- **WORK INSTRUCTION**:
Among the entries, which lines carry the string "locutor"? Copy every one.

[Dataset entries]
┄┄┄┄┄┄┄┄┄┄

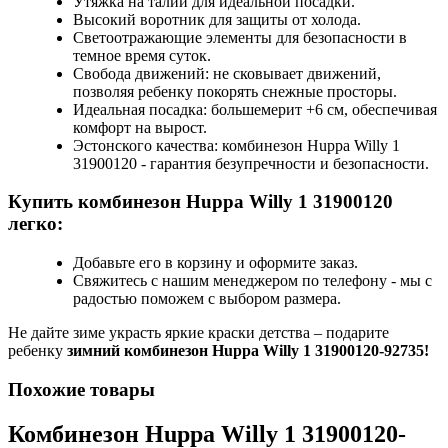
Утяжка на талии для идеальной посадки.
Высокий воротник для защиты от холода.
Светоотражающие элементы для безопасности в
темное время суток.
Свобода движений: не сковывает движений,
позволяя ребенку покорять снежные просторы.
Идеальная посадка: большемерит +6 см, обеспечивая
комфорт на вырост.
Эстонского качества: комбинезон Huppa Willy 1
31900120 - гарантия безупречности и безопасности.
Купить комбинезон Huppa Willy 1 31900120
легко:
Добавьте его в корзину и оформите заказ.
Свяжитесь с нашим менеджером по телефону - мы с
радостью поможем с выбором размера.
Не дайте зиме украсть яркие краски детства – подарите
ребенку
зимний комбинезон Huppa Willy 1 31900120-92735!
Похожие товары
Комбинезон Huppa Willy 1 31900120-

┄┄┄┄┄┄┄┄┄┄

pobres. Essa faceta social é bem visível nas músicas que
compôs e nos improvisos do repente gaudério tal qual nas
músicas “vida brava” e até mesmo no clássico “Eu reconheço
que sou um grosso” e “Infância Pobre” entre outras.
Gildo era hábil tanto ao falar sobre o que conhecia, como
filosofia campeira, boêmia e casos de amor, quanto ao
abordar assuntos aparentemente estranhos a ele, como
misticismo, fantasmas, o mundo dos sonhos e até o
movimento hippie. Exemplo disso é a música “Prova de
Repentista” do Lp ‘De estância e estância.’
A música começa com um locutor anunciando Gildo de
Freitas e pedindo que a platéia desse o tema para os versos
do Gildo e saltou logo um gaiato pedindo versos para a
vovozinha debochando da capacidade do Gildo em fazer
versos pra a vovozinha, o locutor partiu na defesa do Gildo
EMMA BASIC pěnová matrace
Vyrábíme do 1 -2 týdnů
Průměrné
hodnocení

┄┄┄┄┄┄┄┄┄┄

- **ANSWER SPACE**:
A música começa com um locutor anunciando Gildo de
versos pra a vovozinha, o locutor partiu na defesa do Gildo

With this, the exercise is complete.